Hi there,
I’m very excited about Datalad and am curious to know how you would set up a workflow that has to deal with a growing and at times updating input dataset.
To be specific, I run climate simulations that produce several output files on a native grid that I convert to a different grid and do some additional post-processing with. Because this simulation is running a long time I want to start my workflow while still new input files are produced. At a later time I want to just re-run the workflow to process the remaining non-processed or updated input files.
The general/simplified setup
- an input directory with files of patterns variableA.dat, variableB.dat and variableC.dat
- a function that converts each individual file e.g. variableA_atTimeX.dat to variableA_atTimeX_converted.dat (there are not dependencies between input files)

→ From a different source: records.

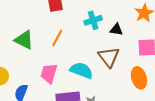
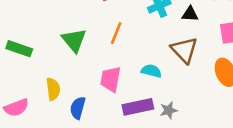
green triangle: (24, 40) -> (74, 40), turned 30
cyan semicircle: (81, 70) -> (151, 71), size x0.7

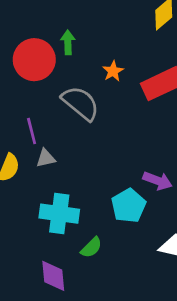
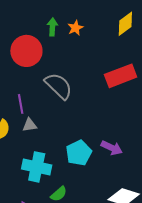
green arrow: (68, 42) -> (52, 27), moved
orange star: (113, 71) -> (75, 28), moved
cyan pentagon: (129, 206) -> (79, 153), moved

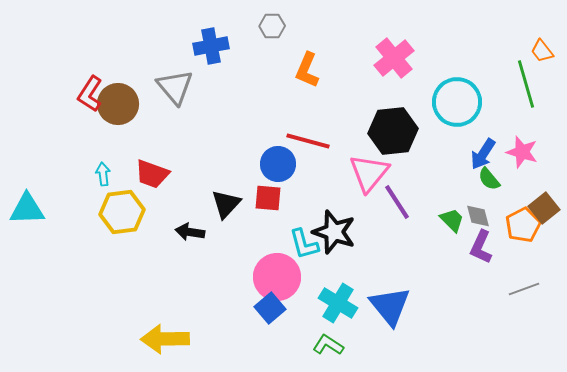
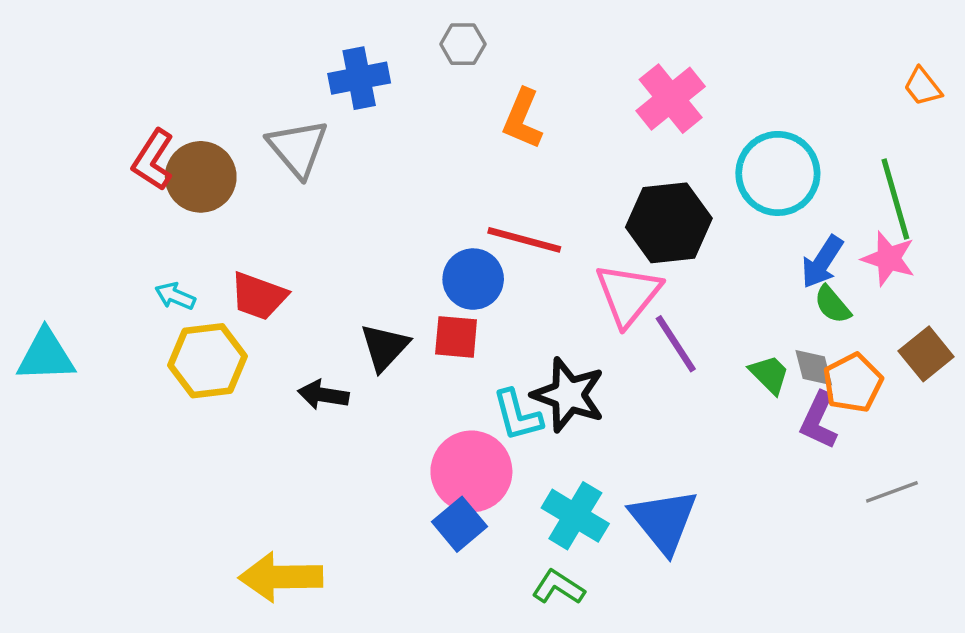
green line: (526, 84) -> (895, 199), moved
cyan arrow: (103, 174) -> (175, 296), turned -60
orange pentagon: (523, 225) -> (853, 383), moved

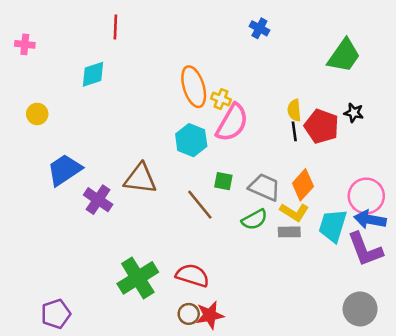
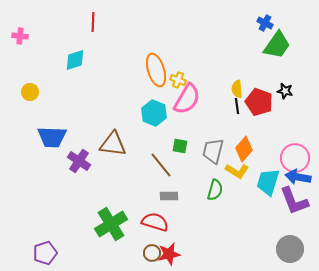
blue cross: (259, 28) -> (265, 23), moved
blue trapezoid: (65, 170) -> (52, 137), turned -144
gray trapezoid: (264, 187) -> (213, 151), turned -100
green semicircle: (255, 220) -> (215, 190), moved, turned -45
gray rectangle: (289, 232) -> (169, 196), moved

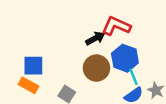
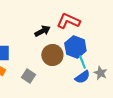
black arrow: (95, 38) -> (42, 31), moved

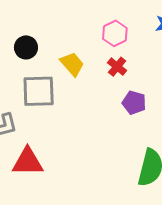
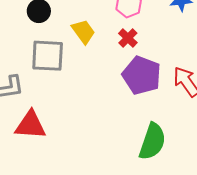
purple pentagon: (134, 103) -> (142, 75), size x1.6

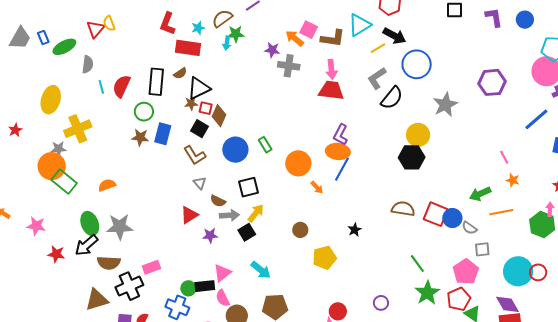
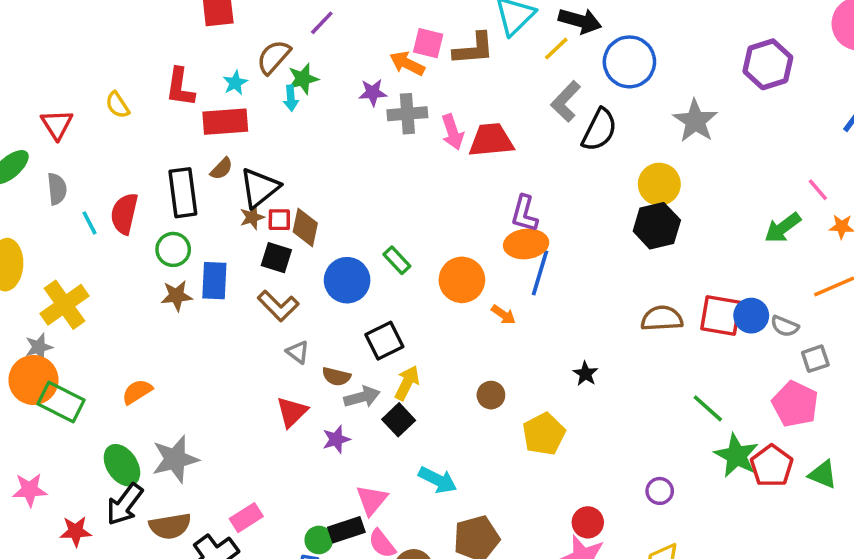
yellow semicircle: (109, 23) -> (117, 105), moved
pink arrow: (332, 69) -> (452, 132), moved
green arrow: (480, 194) -> (783, 228), moved
red pentagon: (459, 299) -> (772, 466), moved

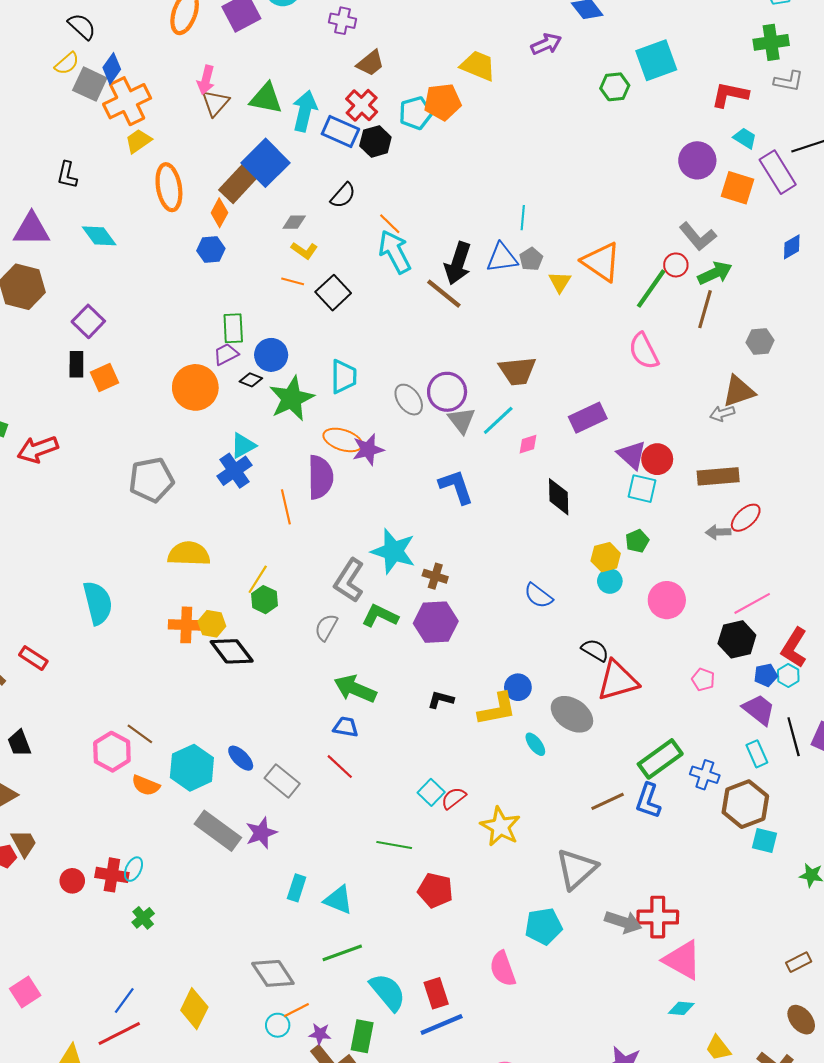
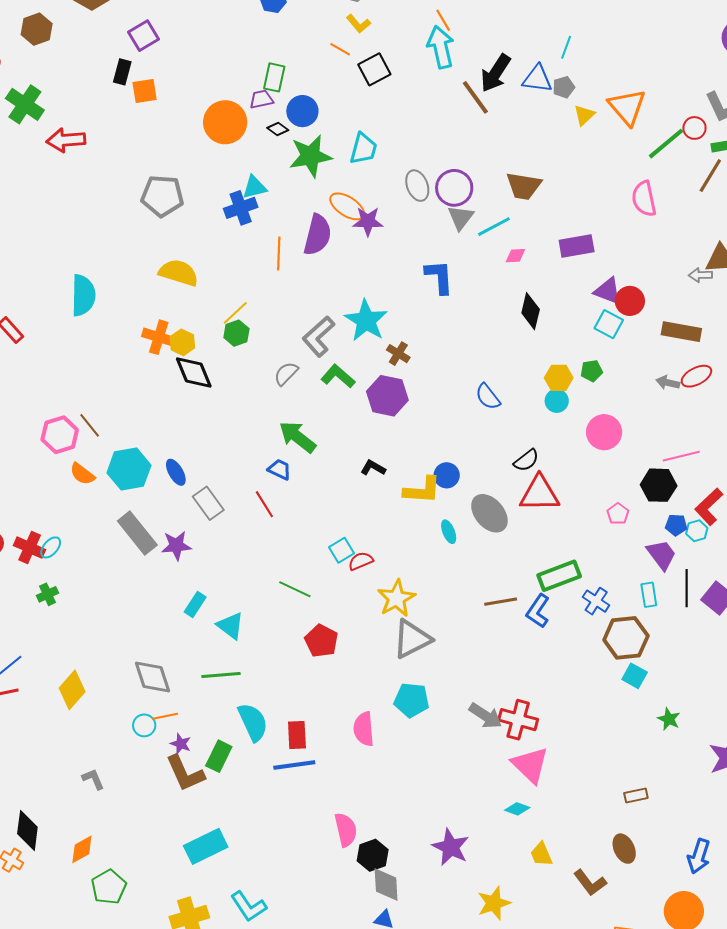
purple triangle: (632, 455) -> (608, 291), turned -36
black semicircle: (595, 650) -> (526, 460), turned 96
gray triangle: (576, 869) -> (412, 639), moved

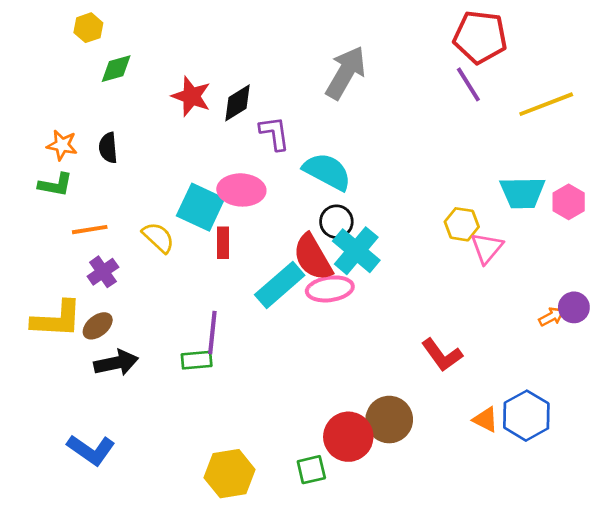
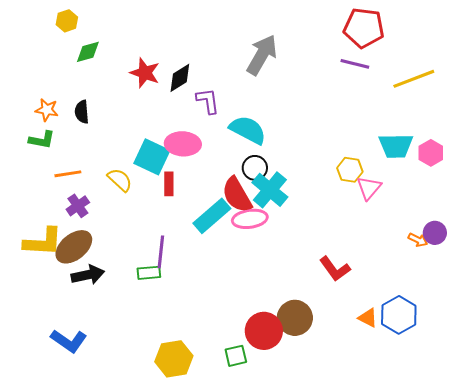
purple line: (468, 84) -> (355, 64), turned -44
orange arrow: (551, 317) -> (418, 240), turned 54
brown ellipse: (98, 326) -> (74, 247), size x1.6

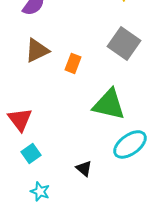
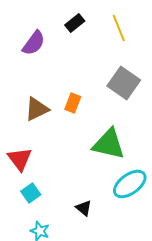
brown triangle: (37, 50) -> (37, 109), moved

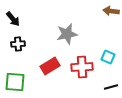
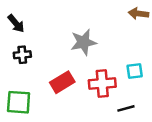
cyan square: (108, 57) -> (135, 71), turned -32
black line: (111, 87) -> (126, 108), moved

- all output files are collected in one output folder
- further files of any pattern are added continuously
Trial
I could use something similar to the example code snippet:
datalad run -m "convert all files" \
--input "*variable*.dat" \
--output "output_folder/" \
"convert {inputs} {outputs}"
However, this solution would
- expand
*variable*.dat
and no new files will be regarded when re-running the workflow - the input-files are not handled individually. If any file changes, all files are converted again
- or the convert script needs to decide which files need to be processed and would need to check the hash of each input-file individually
A possible solution?
I think, what I am looking for is something like the above example, but
- with no expansion of the wildcard i.e. the pattern information persists for future re-runs, but
- at the same time still an expansion for the current run, and
- an additional flag for the
datalad run
command, like--vectorize
that would result in a map of the function on each input/output argument, e.g.convert input1 output1
;convert input2 output2
;…convert inputN outputN
.
Instead of the whole list of input/output files, each input-output pair is given individually to theconvert
function.
I’m a complete Datalad beginner, so maybe this functionality already exists or cannot be implemented or does not make sense.
Anyway, I’m interested to see your suggestions or questions if I haven’t been clear enough.
Cheers,
Hauke